James: Paul, I got a question for you. You’ve got two data scientists on board. As Reem has just mentioned there, there is a lot of range in what data scientists will be doing and their backgrounds. What did you look for in your data scientists for D/A?
Paul: Good question, good personalities? I think you sort of nailed it there were I guess with that word range. I think range and different variety of backgrounds are critical to anything because otherwise, you know, at all costs, we have to try and avoid groupthink. That’s a really dangerous concept and bias where you have your various assumptions, you know, people who have the same background as you and basically what Reem was just saying same background, same, perhaps training and all of that we just confirm each other’s viewpoints and move on.
What’s important, I guess, in any kind of recruiting is to ensure that there’s that range, that people have a variety of experiences, a variety of backgrounds, not just in recruiting, I think in life, that’s just super important. And in your own life to try a number of different things and, you know, like I my trainings in economics and urban planning, like I’m not, I’m not a marketing guy or anything like that, but my knowledge and training, you know, come in the intervening years through experience and understanding how that all can connect up. And when somebody can do that, then it adds a lot more value to the proposition because problems will get looked at differently, which is what Reem sort of said, is that you bring some domain expertise to a different set of problems are you look at life experience in different ways, and then you understand, for instance, challenges, challenges that different communities might have, all those sorts of things can stack up. And that’s why it’s, it’s very important to get that word back to again range and not do the Gladwell 10,000 hours thing.
James: One of one of the things that I find interesting and Reem, and her your conversation, and explaining why you got into data science and your background, and then how this all links in with D/A, something that that eluded me. And it really wasn’t until we started talking with Diego about natural language processing is the importance of language in the whole coding process. In this whole technical background side of looking at audiences and going through content to get a sense of their sentiment. Can Can you talk to us a little bit about that Reem? And how important and how integral understanding language is when you’re working with code?
Reem: Yes, definitely, of course, that you have to work with different building libraries for you to solve a problem, let’s say like a sentiment analysis, if we have different posts, let’s say that are collected from one of the social media platforms. And now you want to know exactly what is this person is talking about? Or maybe not even interested in classifying the topic, but you’re now interested in finding the sentiment and you want to know if that like specific post is negative? Or is it positive, or it’s just a neutral post that has no like percentage of classification, no clear division.
In that sense, you would be interested in knowing that relationship between each and every word with the other words in that specific sentence. And of course, when we’re talking about social media, we need also to think about emojis and, and their effect on the total, like the whole sentence. So for example, if I say, what a good morning, of course, if I say it in Arabic, what a good morning and I put a smiley face, that could refer to something nice. So it’s more of a positive sentiment.
But then if I say what a day or what a morning, and then I saw a grumpy face, I put a grumpy face or an angry face emoji, that in that sense, it would be more of a negative post. So when it comes to languages, and it’s specifically Arabic, since it has like a different structure than English, which is the mostly used and common commonly used language worldwide, you would find difficulties, especially if you’re not very familiar with the context of that specific post.
So one world one word, for example. Al Ain. It could refer to AI. And it could refer to Al Ain, which is the the town in in Abu Dhabi, or it could also refer to a brand name. So any one of these categories will classify like understanding the structure of the of the post will allow you to classify that specific post into those different categories. Now, you will know what is this person is talking about? Is he referring to the brand? Or is he referring to the place? Or is he referring to part of the body? So that adds more complexity. So understanding the structure of every sentence would be beneficial, rather than just applying the built in libraries and calling functions to find like sentiment or classification for each and every posts.
James: How do you how do you factor in then for the added complexity on top of what’s already very complex of dialects and when you start changing that not only within the UAE, but within Saudi and you’ve got Kuwaiti dialects and that must just magnify and intensify the challenge that you’re facing in this process.

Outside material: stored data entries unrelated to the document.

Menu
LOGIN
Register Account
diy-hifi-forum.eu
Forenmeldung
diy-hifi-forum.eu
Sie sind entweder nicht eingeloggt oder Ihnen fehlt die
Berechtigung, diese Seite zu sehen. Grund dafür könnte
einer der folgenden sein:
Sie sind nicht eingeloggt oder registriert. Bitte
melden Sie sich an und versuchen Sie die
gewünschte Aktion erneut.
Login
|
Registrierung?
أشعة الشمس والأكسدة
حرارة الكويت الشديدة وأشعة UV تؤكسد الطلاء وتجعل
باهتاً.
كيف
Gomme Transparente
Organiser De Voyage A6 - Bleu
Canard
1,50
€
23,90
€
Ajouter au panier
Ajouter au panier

Reem: Yes, as you said, it makes the problem more complicated. But now, instead of just throwing everything away and then started starting from scratch building your own model, in that case, you will need huge power for you to run like your models, you will need very big amount of data to rely on. And for that you would be you would need maybe people to help you like doing those types of classification manually, if you want to classify the topic for each and every sentence, or if you want to classify the sentence into like different sentiments. And it if now, you want to compare these two, and if we are running, like we have a business and we wanted to run on so we we will make use of the existing technologies in what’s already have been built. And then we can just use that as a baseline. And then we can build upon that.
So I think, to solve this problem, not only for Arabic language, but also for any other languages you’d make use of the existed, building models, and then move on. Try to build like more complexes on the top of of the building models.

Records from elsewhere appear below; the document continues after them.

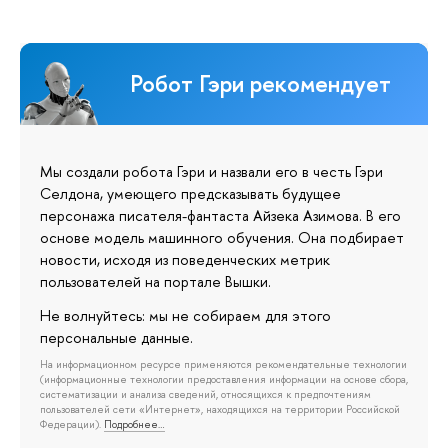
Робот Гэри рекомендует
Мы создали робота Гэри и назвали его в честь Гэри
Селдона, умеющего предсказывать будущее
персонажа писателя-фантаста Айзека Азимова. В его
основе модель машинного обучения. Она подбирает
новости, исходя из поведенческих метрик
пользователей на портале Вышки.
Не волнуйтесь: мы не собираем для этого
персональные данные.
На информационном ресурсе применяются рекомендательные технологии
(информационные технологии предоставления информации на основе сбора,
систематизации и анализа сведений, относящихся к предпочтениям
пользователей сети «Интернет», находящихся на территории Российской
Федерации).
Подробнее…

James: As a data scientist, how far along Do you think we are in this process?
Reem: I think it’s rapidly moving. Because if you have a look at like languages, like natural language processing, functions, or models, or even processes that used to be done in the early 20s, it’s not like what we have now. And of course, it won’t be the same as what we will see in 10 years, or maybe even one year from now. The number of data scientists are an in increase. As I mentioned earlier, now people are joining from very various disciplines. That’s one thing. Secondly, there is more interest from the companies to make use of their data, which also encourages more people to join. And third, I think worldwide, there is this tendency to move towards technology, which is got, like, huge support from different governments around the globe. So in that sense, having more data encourages more people to join, which helps in solving those different problems.

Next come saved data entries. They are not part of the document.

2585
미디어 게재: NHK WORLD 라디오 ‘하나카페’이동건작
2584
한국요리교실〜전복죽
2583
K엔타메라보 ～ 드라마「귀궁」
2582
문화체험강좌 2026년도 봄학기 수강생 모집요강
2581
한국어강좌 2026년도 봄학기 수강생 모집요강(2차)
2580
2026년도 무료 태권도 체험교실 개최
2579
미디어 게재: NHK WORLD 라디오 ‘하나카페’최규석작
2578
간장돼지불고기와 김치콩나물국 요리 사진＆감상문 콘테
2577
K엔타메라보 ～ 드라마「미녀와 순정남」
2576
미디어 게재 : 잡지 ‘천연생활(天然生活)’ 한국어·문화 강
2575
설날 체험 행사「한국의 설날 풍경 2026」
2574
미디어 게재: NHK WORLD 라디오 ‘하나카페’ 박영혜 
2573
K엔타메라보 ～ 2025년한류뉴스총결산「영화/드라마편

Now talking about languages, as far as I know that they were like only one group previously used to work in, in solving Arabic related dialect sentiment, like all these types of problems that are related specifically to Arabic, but then now it’s like increasing in numbers and now we have like different various groups who are working on Arabic language. Specifically, we have a big group in the UAE, in Abu Dhabi, the New York University in Abu Dhabi, they are work, their work in Arabic language is very intense and it keeps growing. They do have very updated and strong models that everyone can use. Now, if you look at other languages, I’m aware that there is a big group of like data scientists from Africa that are focusing on developing corporates for minor languages like Swahili. So I think the focus on data science in general is increasing and when when we talk about like natural language processing, specifically, it’s it definitely increases much more than before, and it will keep increasing due to the fact that the data is increasing. I don’t know how to make myself clear. But yeah, I mean, like it’s a cycle, everything that affects something which affects on something which increases the cycle. That is how I see it, honestly.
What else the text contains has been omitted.